Platt Amanda J, Ma Amy T, Beld Joris
Department of Microbiology and Immunology, Drexel University College of Medicine, Philadelphia, PA, 245 N 15thSt19102, USA.
Curr Microbiol. 2025 Jun 30;82(8):352. doi: 10.1007/s00284-025-04332-9.

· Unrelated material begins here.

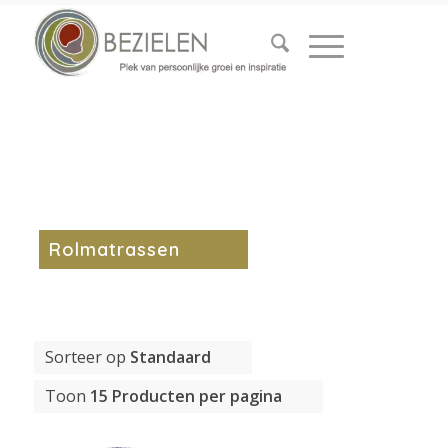
Rolmatrassen
Sorteer op
Standaard
Toon
15 Producten per pagina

Fatty acids are crucial building blocks for membranes, co-factors, and secondary metabolites, and they are produced by the fatty acid synthase (FAS). Several antibiotics target the bacterial FAS but some bacteria can circumvent FAS inhibition by import and utilization of exogenous fatty acids. The acyl-acyl carrier protein synthetase (AasS) facilitates the direct utilization of fatty acids without the need for breakdown through β-oxidation. Using a combination of unnatural fatty acid supplementation and mass spectrometry we identify here an AasS of Vibrio cholerae. In vitro characterization shows that the enzyme can load diverse fatty acids on the FAS acyl carrier protein as well as on coenzyme A. We show that three different FAS-targeted antibiotics can arrest growth of wild type V. cholerae and that fatty acid supplementation can rescue this inhibition. In an AasS deletion strain, supplementation with cerulenin and fatty acids allows for growth showcasing the redundancy of environmental fatty acid utilization in V. cholerae.
脂肪酸是细胞膜、辅助因子和次生代谢产物的关键组成部分,由脂肪酸合酶(FAS)产生。几种抗生素靶向细菌FAS,但一些细菌可以通过外源脂肪酸的导入和利用来规避FAS抑制。酰基-酰基载体蛋白合成酶(AasS)促进脂肪酸的直接利用,而无需通过β-氧化进行分解。通过结合非天然脂肪酸补充和质谱分析,我们在此鉴定出霍乱弧菌的一种AasS。体外表征表明,该酶可以将多种脂肪酸加载到FAS酰基载体蛋白以及辅酶A上。我们表明,三种不同的靶向FAS的抗生素可以阻止野生型霍乱弧菌的生长,而脂肪酸补充可以挽救这种抑制作用。在AasS缺失菌株中,用浅蓝菌素和脂肪酸进行补充可实现生长,这表明霍乱弧菌中环境脂肪酸利用具有冗余性。